The nobles in the room also whispered amongst themselves. Though few had been at court twenty years ago when the Princess had disappeared, presumed murdered like the rest of the royal family, there were still a few elder statesmen who remembered. It was not only on throne that the word “Talara” passed through the air like an enchantment.

“Lord Strale, will you introduce us to your lady?” the Queen asked with a polite smile.

“In a moment, your highness, but I’m afraid I must first discuss pressing matters,” Lord Strale replied with a bow. “Might I request a private audience?”

The King looked at the Imperial ambassador, trying to read into the man’s expression. With a wave of his hand, he dismissed the assembled and had the doors shut behind them. No one remained in the audience room but the King, the Queen, the ambassador, a dozen royal guards, and the mysterious woman.
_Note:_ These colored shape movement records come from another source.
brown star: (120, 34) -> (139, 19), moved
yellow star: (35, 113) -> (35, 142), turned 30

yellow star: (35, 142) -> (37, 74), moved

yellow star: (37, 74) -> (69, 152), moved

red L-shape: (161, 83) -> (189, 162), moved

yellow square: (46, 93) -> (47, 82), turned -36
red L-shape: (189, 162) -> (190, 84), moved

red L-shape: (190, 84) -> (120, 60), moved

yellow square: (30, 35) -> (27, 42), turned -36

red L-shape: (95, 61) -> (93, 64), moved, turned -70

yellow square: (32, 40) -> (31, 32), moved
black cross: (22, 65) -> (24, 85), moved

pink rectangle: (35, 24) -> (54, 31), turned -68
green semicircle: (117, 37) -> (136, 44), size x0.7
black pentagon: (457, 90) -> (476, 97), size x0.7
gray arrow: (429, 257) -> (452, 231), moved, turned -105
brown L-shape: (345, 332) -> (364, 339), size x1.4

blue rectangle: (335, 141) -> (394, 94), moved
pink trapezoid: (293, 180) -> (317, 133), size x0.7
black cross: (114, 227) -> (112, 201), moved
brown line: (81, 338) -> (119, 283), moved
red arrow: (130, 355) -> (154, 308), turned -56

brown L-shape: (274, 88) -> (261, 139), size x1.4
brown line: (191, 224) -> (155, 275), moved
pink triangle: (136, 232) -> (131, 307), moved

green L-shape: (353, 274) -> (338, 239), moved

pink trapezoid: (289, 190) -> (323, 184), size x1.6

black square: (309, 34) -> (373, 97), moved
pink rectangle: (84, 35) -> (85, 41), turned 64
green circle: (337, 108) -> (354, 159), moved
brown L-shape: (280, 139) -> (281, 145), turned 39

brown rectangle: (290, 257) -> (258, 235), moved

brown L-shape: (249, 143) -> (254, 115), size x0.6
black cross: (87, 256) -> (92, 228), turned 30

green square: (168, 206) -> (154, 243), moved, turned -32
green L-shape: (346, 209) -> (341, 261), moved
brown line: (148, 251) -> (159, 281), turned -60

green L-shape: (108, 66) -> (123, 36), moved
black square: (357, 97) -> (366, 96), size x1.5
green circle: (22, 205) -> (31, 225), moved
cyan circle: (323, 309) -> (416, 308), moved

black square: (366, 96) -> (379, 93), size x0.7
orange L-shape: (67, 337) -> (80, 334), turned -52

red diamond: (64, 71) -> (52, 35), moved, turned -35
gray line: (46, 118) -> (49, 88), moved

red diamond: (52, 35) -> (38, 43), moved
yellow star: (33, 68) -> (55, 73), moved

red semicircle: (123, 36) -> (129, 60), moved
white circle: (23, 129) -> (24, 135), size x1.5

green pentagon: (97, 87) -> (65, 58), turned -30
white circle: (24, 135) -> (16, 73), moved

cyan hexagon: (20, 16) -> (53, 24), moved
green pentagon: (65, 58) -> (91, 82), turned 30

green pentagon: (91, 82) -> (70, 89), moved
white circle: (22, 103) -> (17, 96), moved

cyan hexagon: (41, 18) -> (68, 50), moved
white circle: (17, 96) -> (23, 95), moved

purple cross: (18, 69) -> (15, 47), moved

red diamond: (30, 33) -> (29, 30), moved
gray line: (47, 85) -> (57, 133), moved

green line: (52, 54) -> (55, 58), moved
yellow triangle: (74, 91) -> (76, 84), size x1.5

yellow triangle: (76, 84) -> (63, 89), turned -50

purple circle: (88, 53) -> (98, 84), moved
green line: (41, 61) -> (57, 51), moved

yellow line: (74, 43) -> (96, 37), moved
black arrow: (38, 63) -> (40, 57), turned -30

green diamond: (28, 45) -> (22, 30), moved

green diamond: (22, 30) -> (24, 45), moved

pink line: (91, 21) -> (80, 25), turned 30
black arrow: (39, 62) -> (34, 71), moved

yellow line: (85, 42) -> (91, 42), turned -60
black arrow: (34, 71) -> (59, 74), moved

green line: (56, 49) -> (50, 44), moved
The ambassador pulled from his pocket a sheaf of old yellowed parchment. “Your Highness, when you ascended the throne after your brother and his family were murdered, anything that seemed important, deeds and wills, were of course kept with the clerks and ministers. His entire incidental, unimportant personal correspondence was sent to archive which is standard protocol. This letter was among them.”

“What is this all about, sir?” the King boomed. “What does it say?”

“Nothing about you, your majesty. In truth, at the time of your majesty’s ascension, no one reading it could have understood its significance. It was a letter to the Emperor the late king your brother was penning at the time of his assassination, concerning a thief who had once been a mage-priest at the Temple of Sethiete here in Camlorn. His name was Jagar Tharn.”

“Jagar Tharn?” the Queen laughed nervously. “Why, we were just talking about him.”

“Tharn had stolen many books of powerful and forgotten spells, and lore about such artifacts as the Staff of Chaos, where it was hidden and how it could be used. News travels slowly to westernmost High Rock, and by the time the King your brother had heard that the Emperor’s new battlemage was a man named Jagar Tharn, many years had passed. The king had been writing a letter to warn the Emperor of the treachery of his Imperial Battlemage, but it was never completed.” Lord Strale held up the letter. “It is dated on the day of his assassination in the year 385. Four years before Jagar Tharn betrayed his master, and began the ten years of tyranny of the Imperial Simulacrum.”

“This is all very interesting,” the King barked. “But what has it to do with me?”

“The late King’s assassination is now a matter of Imperial concern. And I have a confession from your Royal Battlemage Lord Eryl.”

The King’s face lost all color: “You miserable worm, no man may threaten me. Neither you, nor that whore, nor that letter will ever see the light of day again. Guards!”

The royal guards unsheathed their blades and pressed forward. As they did so, there was a sudden shimmering of light and the room was filled with Imperial nightblades, led by Proseccus. They had been there for hours, lurking invisibly in the shadows.

“In the name of His Imperial Majesty, Uriel Septim VII, I arrest you,” said Strale.

The doors were opened, and the King and Queen were led out, heads bowed. Gyna told Proseccus where he would most likely find their son, Prince Sylon. The courtiers and nobles who had been in the audience chamber stared at the strange, solemn procession of their King and Queen to their own royal prison. No one said a word.

When at last a voice was heard, it startled all. The Lady Jyllia had arrived at court. “What is happening? Who dares to usurp the authority of the King and Queen?”

Lord Strale turned to Proseccus: “We would speak with the Lady Jyllia alone. You know what needs to be done.”

Proseccus nodded and had the doors to the throne room closed once again. The courtiers pressed against the wood, straining to hear everything. Though they could not say it, they wanted an explanation almost as much as her Ladyship did.